Awareness of our leadership types allows us to choose how we show up as leaders—directly influencing our mission, expected follower behavior, and use of power. While no ideal leadership type crosses all domains and situations, a leader’s ability to adapt their demeanor, language, and style to a particular situation increases their probability of success. The ten leadership types are defined as follows:

  1. Dictator: A leader who seeks absolute power and control and desires complete autonomy from oversight—typically acquiring power through force, inheritance, or treachery.
  2. Commander: A leader with positional authority and strict hierarchical control who gives orders, expects compliance, and rewards or punishes subordinates based on outcomes.
  3. Decision-maker: A leader who is solely responsible for important decisions after researching or soliciting feedback from experts.
  4. Change Agent: A leader who inspires, motivates, nudges, or in some cases coerces followers to adopt large-scale transformation.
  5. Ideologue: A leader who motivates and controls followers through a collection of shared beliefs, values, and ideals—viewing the world as black and white without shades of gray. 
  6. Builder: A leader who plans, recruits, develops, and nurtures people while enhancing organizational expertise, scaling operations, and shaping the moral culture.  
  7. Team Captain: A competitive leader who represents the group’s identity with the drive, expertise, and influence to unite team members, structure efforts, and increase performance.
  8. Visionary: An innovative leader with critical insight who creates a crystal-clear picture of the future while evangelizing and inspiring its achievement.
  9. Spiritual Leader: A religious or inspirational leader who serves, guides, and controls followers based on a claimed righteousness, connection with a higher power, or knowing the way. 
  10.  Martyr: An inspired leader who is willing to sacrifice their own needs and endure hardship or even death for their beliefs and the benefit of others.[1] 

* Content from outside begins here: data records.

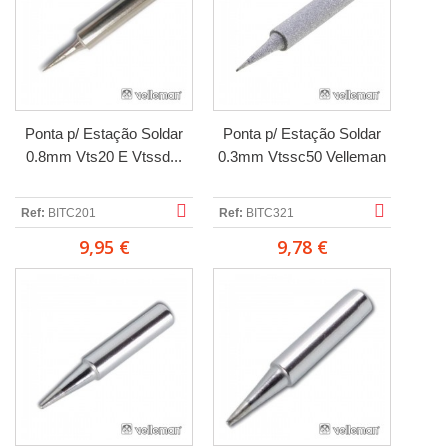
Ponta p/ Estação Soldar
Ponta p/ Estação Soldar
0.8mm Vts20 E Vtssd...
0.3mm Vtssc50 Velleman
Ref:
BITC201
Ref:
BITC321
9,95 €
9,78 €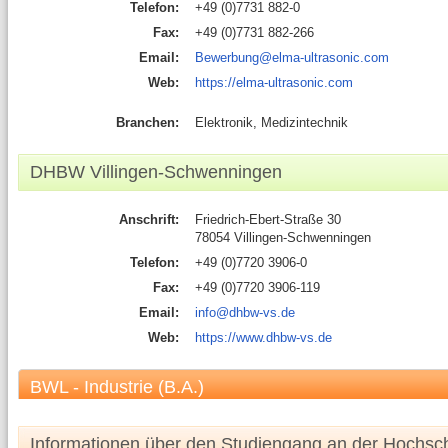
Telefon:
+49 (0)7731 882-0
Fax:
+49 (0)7731 882-266
Email:
Bewerbung@elma-ultrasonic.com
Web:
https://elma-ultrasonic.com
Branchen:
Elektronik, Medizintechnik
DHBW Villingen-Schwenningen
Anschrift:
Friedrich-Ebert-Straße 30
78054 Villingen-Schwenningen
Telefon:
+49 (0)7720 3906-0
Fax:
+49 (0)7720 3906-119
Email:
info@dhbw-vs.de
Web:
https://www.dhbw-vs.de
BWL - Industrie (B.A.)
Informationen über den Studiengang an der Hochsc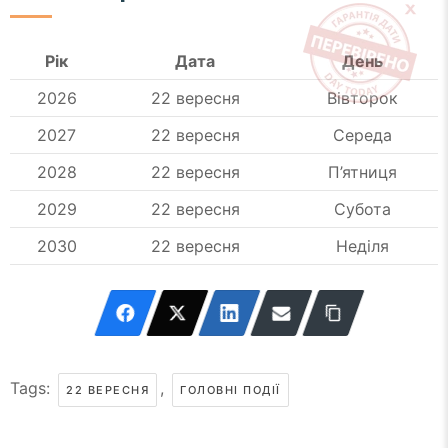
Рік
Дата
День
2026
22 вересня
Вівторок
2027
22 вересня
Середа
2028
22 вересня
П’ятниця
2029
22 вересня
Субота
2030
22 вересня
Неділя
Tags:
,
22 ВЕРЕСНЯ
ГОЛОВНІ ПОДІЇ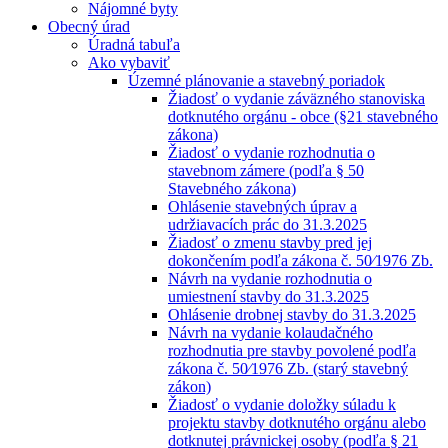
Nájomné byty
Obecný úrad
Úradná tabuľa
Ako vybaviť
Územné plánovanie a stavebný poriadok
Žiadosť o vydanie záväzného stanoviska
dotknutého orgánu - obce (§21 stavebného
zákona)
Žiadosť o vydanie rozhodnutia o
stavebnom zámere (podľa § 50
Stavebného zákona)
Ohlásenie stavebných úprav a
udržiavacích prác do 31.3.2025
Žiadosť o zmenu stavby pred jej
dokončením podľa zákona č. 50⁄1976 Zb.
Návrh na vydanie rozhodnutia o
umiestnení stavby do 31.3.2025
Ohlásenie drobnej stavby do 31.3.2025
Návrh na vydanie kolaudačného
rozhodnutia pre stavby povolené podľa
zákona č. 50⁄1976 Zb. (starý stavebný
zákon)
Žiadosť o vydanie doložky súladu k
projektu stavby dotknutého orgánu alebo
dotknutej právnickej osoby (podľa § 21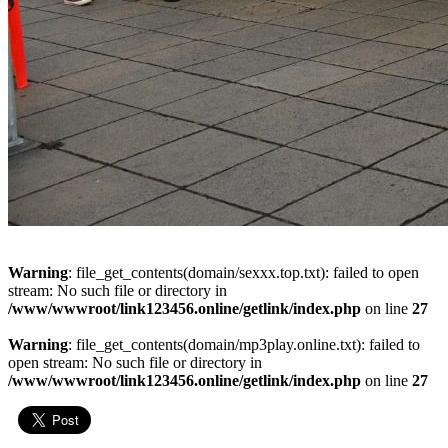
Warning
: file_get_contents(domain/sexxx.top.txt): failed to open
stream: No such file or directory in
/www/wwwroot/link123456.online/getlink/index.php
on line
27
Warning
: file_get_contents(domain/mp3play.online.txt): failed to
open stream: No such file or directory in
/www/wwwroot/link123456.online/getlink/index.php
on line
27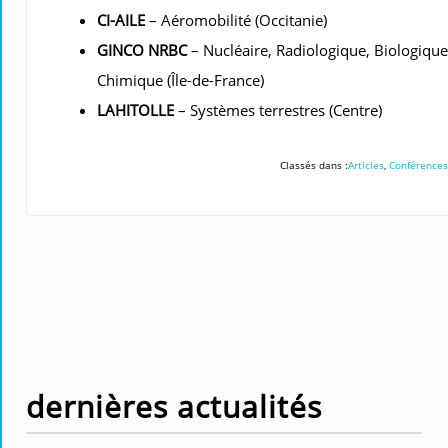
CI-AILE
– Aéromobilité (Occitanie)
GINCO NRBC
– Nucléaire, Radiologique, Biologique
Chimique (Île-de-France)
LAHITOLLE
– Systèmes terrestres (Centre)
Classés dans :
Articles
,
Conférences
dernières actualités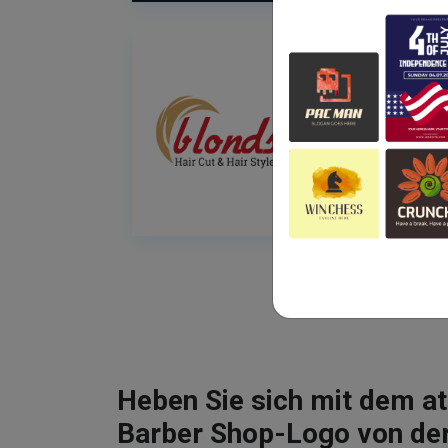
Heben Sie sich mit dem 
Barber Shop-Logo von de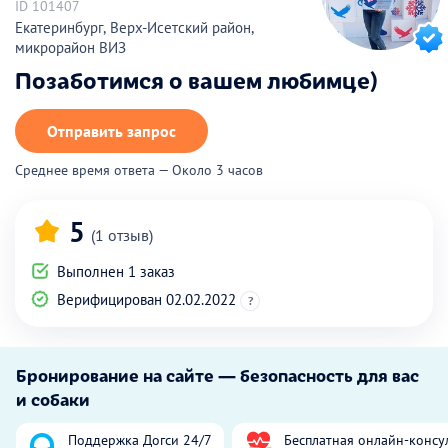
ID 101407
Екатеринбург, Верх-Исетский район,
микрорайон ВИЗ
Позаботимся о вашем любимце)
Отправить запрос
Среднее время ответа — Около 3 часов
5
(1 отзыв)
Выполнен 1 заказ
Верифицирован 02.02.2022
?
Бронирование на сайте — безопасность для вас
и собаки
Поддержка Догси 24/7
Бесплатная онлайн-консу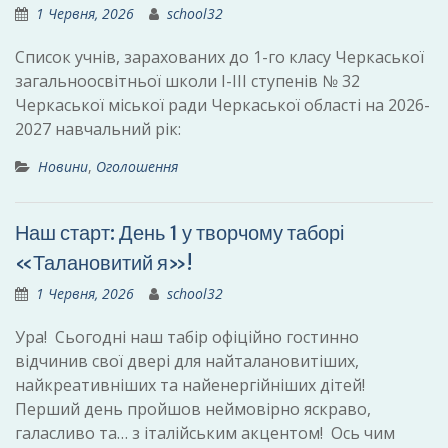
1 Червня, 2026
school32
Список учнів, зарахованих до 1-го класу Черкаської
загальноосвітньої школи І-ІІІ ступенів № 32
Черкаської міської ради Черкаської області на 2026-
2027 навчальний рік:
Новини
,
Оголошення
Наш старт: День 1 у творчому таборі
«Талановитий я»!
1 Червня, 2026
school32
Ура! Сьогодні наш табір офіційно гостинно
відчинив свої двері для найталановитіших,
найкреативніших та найенергійніших дітей!
Перший день пройшов неймовірно яскраво,
галасливо та… з італійським акцентом! Ось чим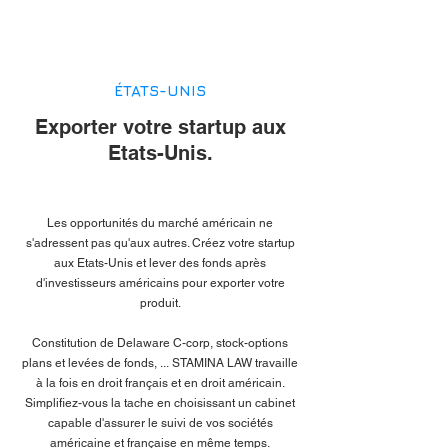
ÉTATS-UNIS
Exporter votre startup aux
Etats-Unis.
Les opportunités du marché américain ne
s'adressent pas qu'aux autres. Créez votre startup
aux Etats-Unis et lever des fonds après
d'investisseurs américains pour exporter votre
produit.
Constitution de Delaware C-corp, stock-options
plans et levées de fonds, ...
STAMINA LAW
travaille
à la fois en droit français et en droit américain.
Simplifiez-vous la tache en choisissant un cabinet
capable d'assurer le suivi de vos sociétés
américaine et française en même temps.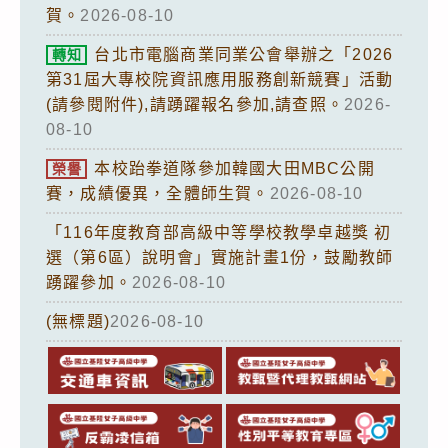
賀。
2026-08-10
台北市電腦商業同業公會舉辦之「2026
轉知
第31屆大專校院資訊應用服務創新競賽」活動
(請參閱附件),請踴躍報名參加,請查照。
2026-
08-10
本校跆拳道隊參加韓國大田MBC公開
榮譽
賽，成績優異，全體師生賀。
2026-08-10
「116年度教育部高級中等學校教學卓越獎 初
選（第6區）說明會」實施計畫1份，鼓勵教師
踴躍參加。
2026-08-10
(無標題)
2026-08-10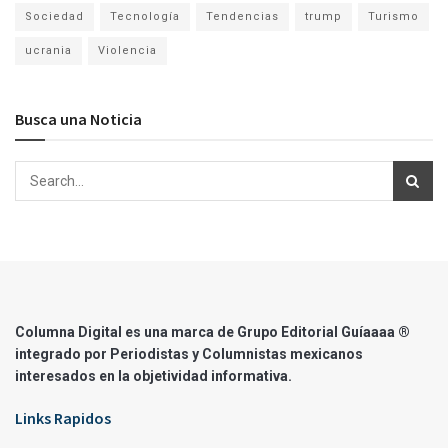
Sociedad
Tecnología
Tendencias
trump
Turismo
ucrania
Violencia
Busca una Noticia
Columna Digital es una marca de Grupo Editorial Guíaaaa ®
integrado por Periodistas y Columnistas mexicanos
interesados en la objetividad informativa.
Links Rapidos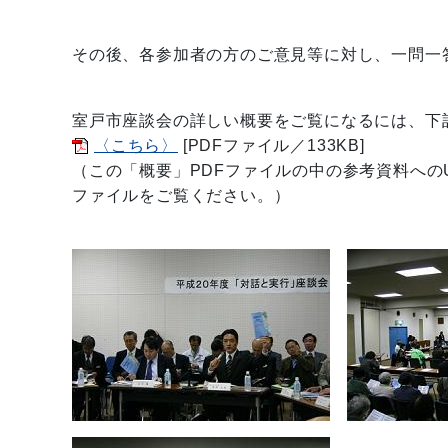
その後、各参加者の方のご意見等に対し、一問一
室戸市座談会の詳しい概要をご覧になるには、下
〈こちら〉
[PDFファイル／133KB]
（この「概要」PDFファイルの中の参考資料への
ファイルをご覧ください。）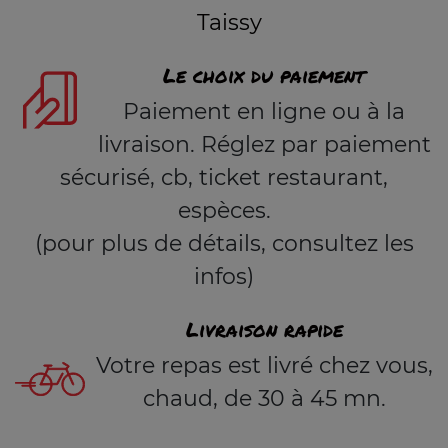
Taissy
Le choix du paiement
Paiement en ligne ou à la
livraison. Réglez par paiement
sécurisé, cb, ticket restaurant,
espèces.
(pour plus de détails, consultez les
infos)
Livraison rapide
Votre repas est livré chez vous,
chaud, de 30 à 45 mn.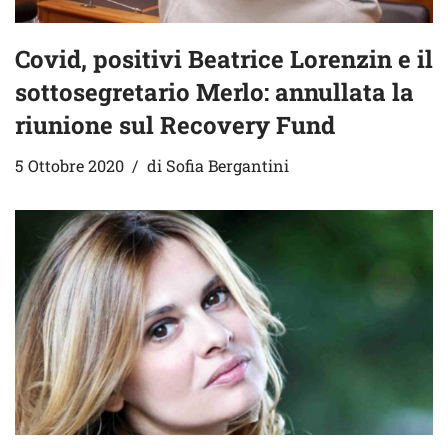
Covid, positivi Beatrice Lorenzin e il
sottosegretario Merlo: annullata la
riunione sul Recovery Fund
5 Ottobre 2020
di
Sofia Bergantini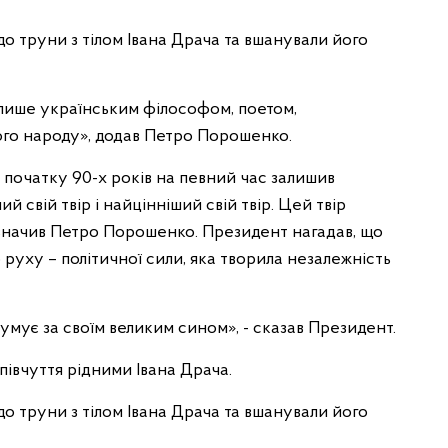
о труни з тілом Івана Драча та вшанували його
 лише українським філософом, поетом,
ого народу», додав Петро Порошенко.
 початку 90-х років на певний час залишив
й свій твір і найцінніший свій твір. Цей твір
зазначив Петро Порошенко. Президент нагадав, що
руху – політичної сили, яка творила незалежність
 сумує за своїм великим сином», - сказав Президент.
івчуття рідними Івана Драча.
о труни з тілом Івана Драча та вшанували його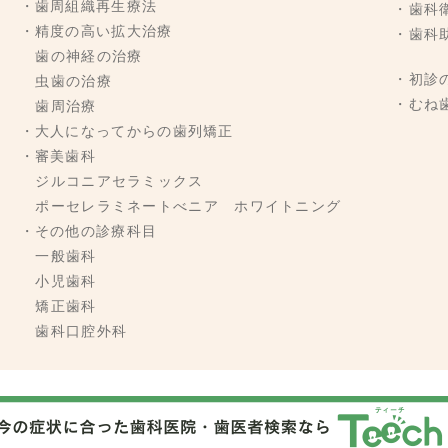
・歯周組織再生療法
・歯科
・精度の高い拡大治療
・歯科
歯の神経の治療
・初診
虫歯の治療
・むね
歯周治療
・大人になってからの歯列矯正
・審美歯科
ジルコニアセラミックス
ポーセレラミネートべニア ホワイトニング
・その他の診療科目
一般歯科
小児歯科
矯正歯科
歯科口腔外科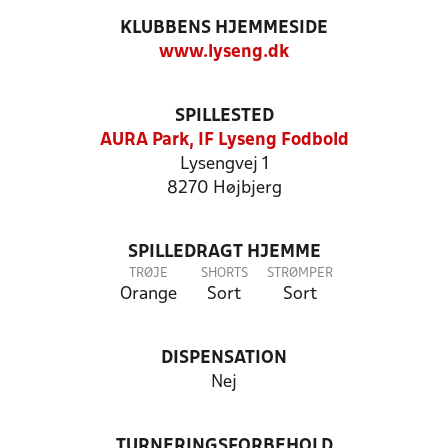
KLUBBENS HJEMMESIDE
www.lyseng.dk
SPILLESTED
AURA Park, IF Lyseng Fodbold
Lysengvej 1
8270 Højbjerg
SPILLEDRAGT HJEMME
TRØJE
SHORTS
STRØMPER
Orange
Sort
Sort
DISPENSATION
Nej
TURNERINGSFORBEHOLD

In general, we are best able to lead when a particular leadership position and organizational culture align with our dominant leadership type(s). Our analysis shows that each of the ten unified leadership types can be displayed on an authority and inspiration continuum.

[1] The martyr’s death eliminates their direct leadership impact but often inspires significant outrage that attracts additional resources to join the cause. The word martyr is derived from a Greek word meaning “witness,” as in giving testimony. In biblical times, being a witness to an unpopular god or prophet could be hazardous to your health.